Once upon time I seriously thought about attempting to code my own audio editor. An editor for serious editing of fringe stuff like contemporary electronic, techno/mono and abstract drum and bass. While thinking about the current ways of making music with computers (and especially the low cost ones, as a student will), I found a lot of room for improvement. Some of the most serious problems with current audio capable music software have to do with the handling of musical time—even the most high end applications are at some level tied to common music notation and the limitations of the Western musical tradition on the concept of rhythm. I’ll try to relay some of my concerns, here, and I hope this text suffices to arouse some suspicion over equating rhythm and time with the way common music notation (CMN) handles it.

Common music notation and time

The aim of this article is to demonstrate some of the common limitations in and biases of the treatment of time in Western music. The latter is here defined as music which is accurately transscribed into the common music notation (i.e. the staffs, bars, notes and time signatures abstraction we equate with written music). This is a very reasonable starting point, since most of the music heard within the Western civilization today either has been written in CMN, is easily transscribed into it or otherwise has been deeply influenced by its preferred methods of temporal structuring. It is also the lingua franca of both music education and the professional musicianship throughout most of Europe and North America—the current strongholds of the global music industry. It descends naturally from the first systematic transscribed forms of music, completed in the Middle Ages, and embodies in a convenient, familiar form what is commonly thought of as essential to the description of Western music.

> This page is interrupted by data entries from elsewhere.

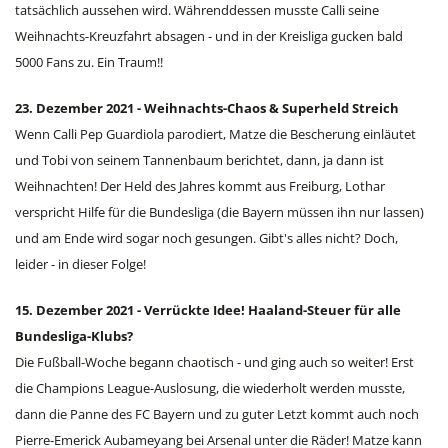
tatsächlich aussehen wird. Währenddessen musste Calli seine
Weihnachts-Kreuzfahrt absagen - und in der Kreisliga gucken bald
5000 Fans zu. Ein Traum!!
23. Dezember 2021 - Weihnachts-Chaos & Superheld Streich
Wenn Calli Pep Guardiola parodiert, Matze die Bescherung einläutet
und Tobi von seinem Tannenbaum berichtet, dann, ja dann ist
Weihnachten! Der Held des Jahres kommt aus Freiburg, Lothar
verspricht Hilfe für die Bundesliga (die Bayern müssen ihn nur lassen)
und am Ende wird sogar noch gesungen. Gibt's alles nicht? Doch,
leider - in dieser Folge!
15. Dezember 2021 - Verrückte Idee! Haaland-Steuer für alle
Bundesliga-Klubs?
Die Fußball-Woche begann chaotisch - und ging auch so weiter! Erst
die Champions League-Auslosung, die wiederholt werden musste,
dann die Panne des FC Bayern und zu guter Letzt kommt auch noch
Pierre-Emerick Aubameyang bei Arsenal unter die Räder! Matze kann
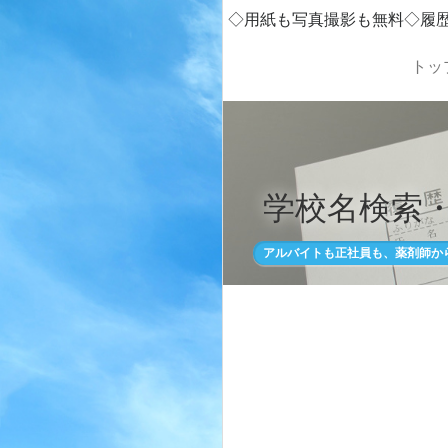
◇用紙も写真撮影も無料◇履
トッ
学校名検索
アルバイトも正社員も、薬剤師か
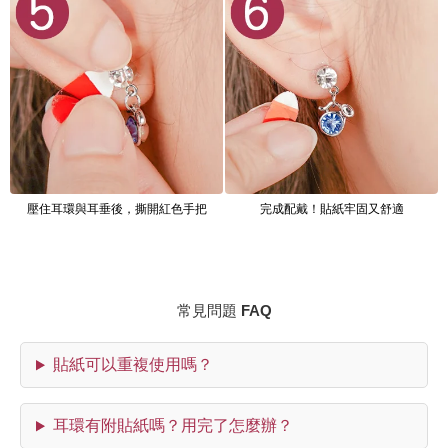
壓住耳環與耳垂後，撕開紅色手把
完成配戴！貼紙牢固又舒適
常見問題 FAQ
貼紙可以重複使用嗎？
耳環有附貼紙嗎？用完了怎麼辦？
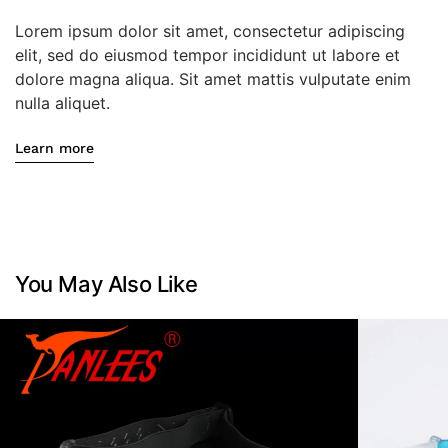
Lorem ipsum dolor sit amet, consectetur adipiscing
elit, sed do eiusmod tempor incididunt ut labore et
dolore magna aliqua. Sit amet mattis vulputate enim
nulla aliquet.
Learn more
You May Also Like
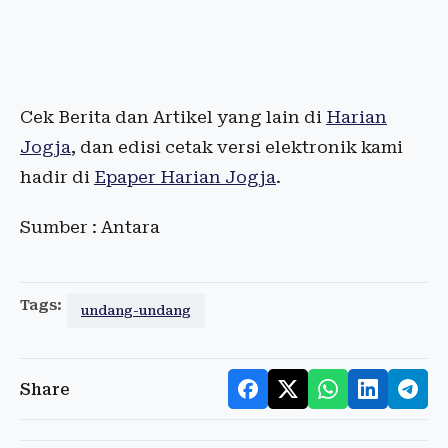
Cek Berita dan Artikel yang lain di
Harian
Jogja
, dan edisi cetak versi elektronik kami
hadir di
Epaper Harian Jogja
.
Sumber : Antara
Tags:
undang-undang
Share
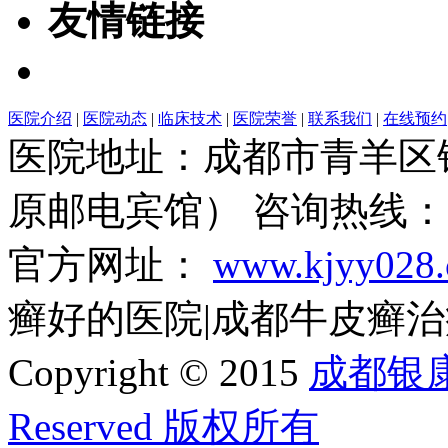
友情链接
医院介绍
|
医院动态
|
临床技术
|
医院荣誉
|
联系我们
|
在线预约
医院地址：成都市青羊区
原邮电宾馆） 咨询热线：028
官方网址：
www.kjyy028
癣好的医院|成都牛皮癣治疗基地
Copyright © 2015
成都银康银
Reserved 版权所有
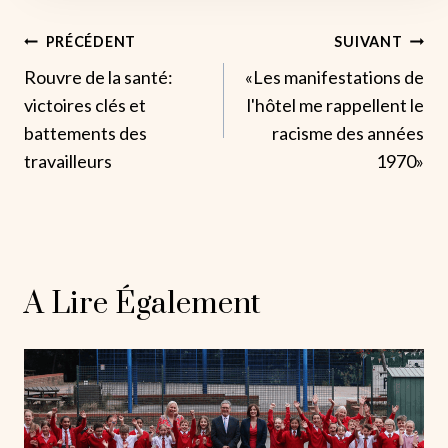
Navigation
PRÉCÉDENT
SUIVANT
Rouvre de la santé:
«Les manifestations de
De
victoires clés et
l'hôtel me rappellent le
L’article
battements des
racisme des années
travailleurs
1970»
A Lire Également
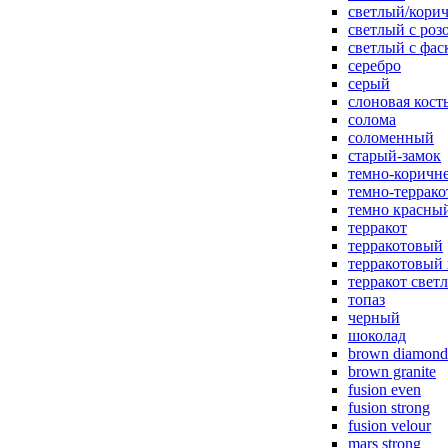
светлый/корич
светлый с роз
светлый с фас
серебро
серый
слоновая кост
солома
соломенный
старый-замок
темно-коричн
темно-террак
темно красны
терракот
терракотовый
терракотовый
терракот свет
топаз
черный
шоколад
brown diamond
brown granite
fusion even
fusion strong
fusion velour
mars strong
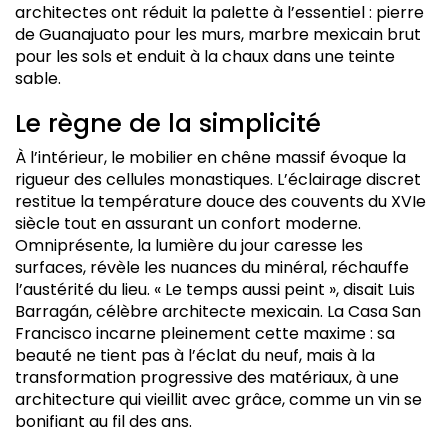
architectes ont réduit la palette à l’essentiel : pierre
de Guanajuato pour les murs, marbre mexicain brut
pour les sols et enduit à la chaux dans une teinte
sable.
Le règne de la simplicité
À l’intérieur, le mobilier en chêne massif évoque la
rigueur des cellules monastiques. L’éclairage discret
restitue la température douce des couvents du XVI
e
siècle tout en assurant un confort moderne.
Omniprésente, la lumière du jour caresse les
surfaces, révèle les nuances du minéral, réchauffe
l’austérité du lieu. « Le temps aussi peint », disait Luis
Barragán, célèbre architecte mexicain. La Casa San
Francisco incarne pleinement cette maxime : sa
beauté ne tient pas à l’éclat du neuf, mais à la
transformation progressive des matériaux, à une
architecture qui vieillit avec grâce, comme un vin se
bonifiant au fil des ans.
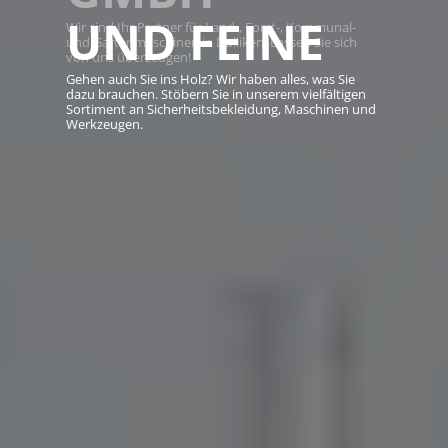
UND FEINE
Wir sind Ihr Partner für Land-, Forst-, Kommunal-
und Gartenmaschinen in Dulliken. Lassen Sie sich
von uns überzeugen!
Gehen auch Sie ins Holz? Wir haben alles, was Sie
dazu brauchen. Stöbern Sie in unserem vielfältigen
Sortiment an Sicherheitsbekleidung, Maschinen und
Werkzeugen.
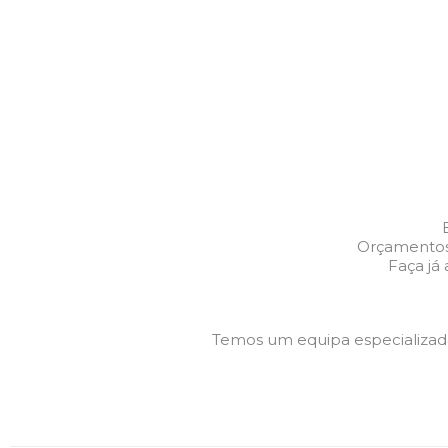
Orçamentos 
Faça já
Temos um equipa especializa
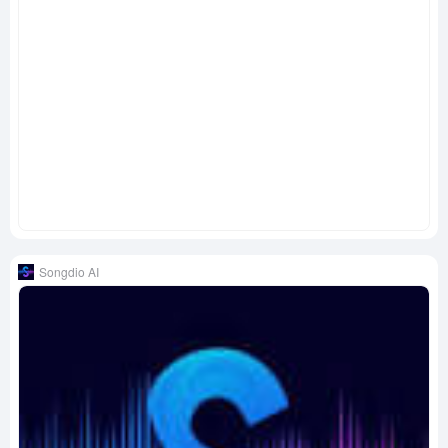
Songdio AI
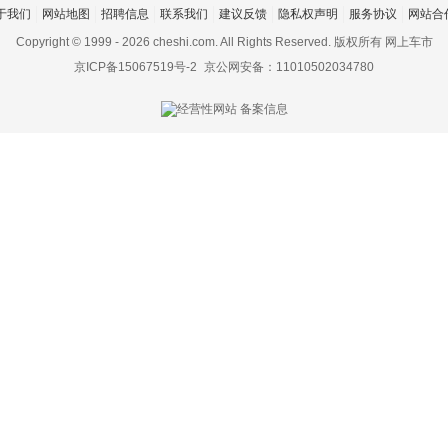
于我们
网站地图
招聘信息
联系我们
建议反馈
隐私权声明
服务协议
网站合
Copyright © 1999 -
2026 cheshi.com. All Rights Reserved. 版权所有 网上车市
京ICP备15067519号-2
京公网安备：11010502034780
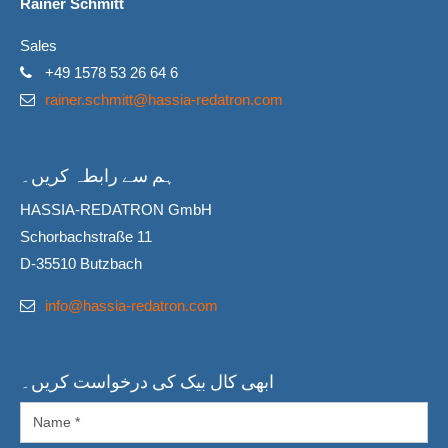
Rainer Schmitt
Sales
+49 1578 53 26 64 6
rainer.schmitt@hassia-redatron.com
ہم سے رابطہ کریں۔
HASSIA-REDATRON GmbH
Schorbachstraße 11
D-35510 Butzbach
info@hassia-redatron.com
ابھی کال بیک کی درخواست کریں۔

The first significant thing to note about CMN is the existence of notes. Our music revolves around the concept of a tone/note, which from the standpoint of temporal characterisation is a discrete event with a start and an end. Melody, which arguably occupies a central role in musical development, is usually thought of as being formed from series of separate, identifiable notes. More generally, our concepts of musical time and rhythm are surprisingly tightly bound to events which are point‐like in time: tones starting and stopping with essential constancy of musical characteristics in between. Hence a very elementary and noteworthy observation: most Western music is time discrete. To us, rhythm without distinctly identifiable events is almost unfathomable—most people would not admit that there is any rhythm in the sound of rain, for instance.

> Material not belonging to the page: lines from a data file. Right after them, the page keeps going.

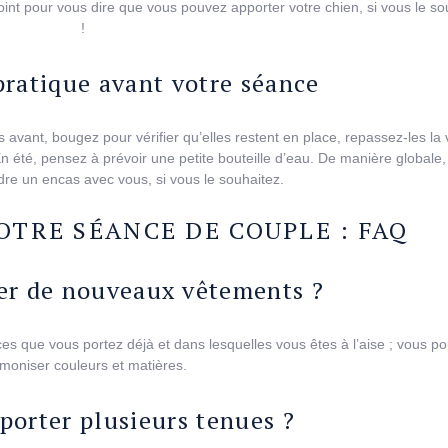
int pour vous dire que vous pouvez apporter votre chien, si vous le so
!
pratique avant votre séance
avant, bougez pour vérifier qu’elles restent en place, repassez-les la v
n été, pensez à prévoir une petite bouteille d’eau. De manière globale,
re un encas avec vous, si vous le souhaitez.
OTRE SÉANCE DE COUPLE : FAQ
ter de nouveaux vêtements ?
es que vous portez déjà et dans lesquelles vous êtes à l’aise ; vous po
moniser couleurs et matières.
porter plusieurs tenues ?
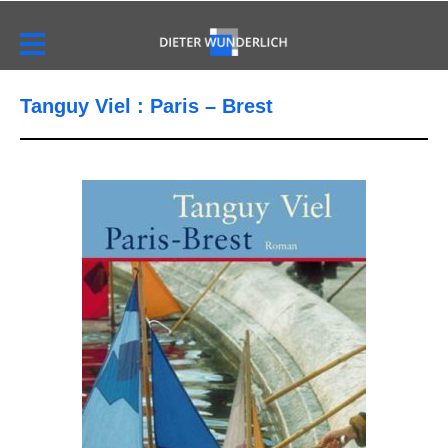
Tanguy Viel : Paris – Brest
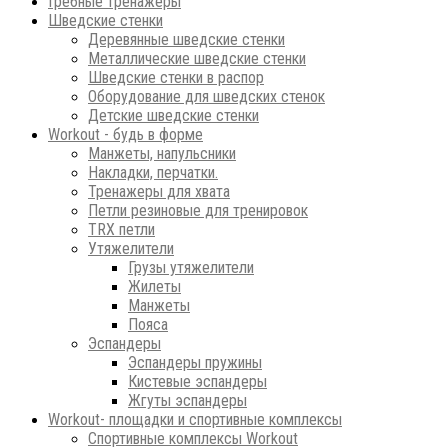
Гребные тренажеры
Шведские стенки
Деревянные шведские стенки
Металлические шведские стенки
Шведские стенки в распор
Оборудование для шведских стенок
Детские шведские стенки
Workout - будь в форме
Манжеты, напульсники
Накладки, перчатки.
Тренажеры для хвата
Петли резиновые для тренировок
ТRХ петли
Утяжелители
Грузы утяжелители
Жилеты
Манжеты
Пояса
Эспандеры
Эспандеры пружины
Кистевые эспандеры
Жгуты эспандеры
Workout- площадки и спортивные комплексы
Спортивные комплексы Workout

For the most part, events are related to the amplitude of sounds—variations in apparent loudness signal the start and end of an event. Because of basic physical concerns, sudden increase in volume signals the onset of notes quite accurately whereas the gradual decay of resonating bodies blurs the offset somewhat. This translates into a kind of dominance of onsets: the correct offset of notes is significantly less important than a well timed onset if a musical outcome is desired. Similarly the pitch and timbral characteristics of sound have a much diminished role in determining the start and end of musical events, and can assume significant continuous detail before they affect the perceived rhythm of a given musical passage. CMN reflects these principles accurately: the time and manner of offset of notes is given considerably less attention than the onset and the few means of transitioning from one note to another without significant intervening amplitude variations (say, legato) are regarded primarily as stylistic measures.

Further defining factors in musical time are metric structure and cyclicity. This means the onsets of notes are not spaced randomly in time but rather are concentrated on specified, regularly repeating boundaries. Furthermore, these boundaries usually recur at approximately uniform intervals in time. This gives rise to what musicians commonly call the meter, a regular tick which signals the repeating structure of the temporal grid underlying a given composition. Again we tend to classify any variation from the meter as either an error on behalf of the player or as a stylistic measure (as in the case of swing). On the other hand, purely cyclic structures in the events themselves tend to be depreciated even if the temporal grid on top of which they live should be highly regular—it takes a seasoned techno freak to appreciate several minutes worth of monotonous, droning ’303. This tells us that Western music, just like the culture in general, perceives time as being linear. We might even go as far as to view the constant recurring basic tick as a way to set a reference against which our limited time keeping ability can measure the linear time instead of elevating the tick to a status of an independent time recurrent event.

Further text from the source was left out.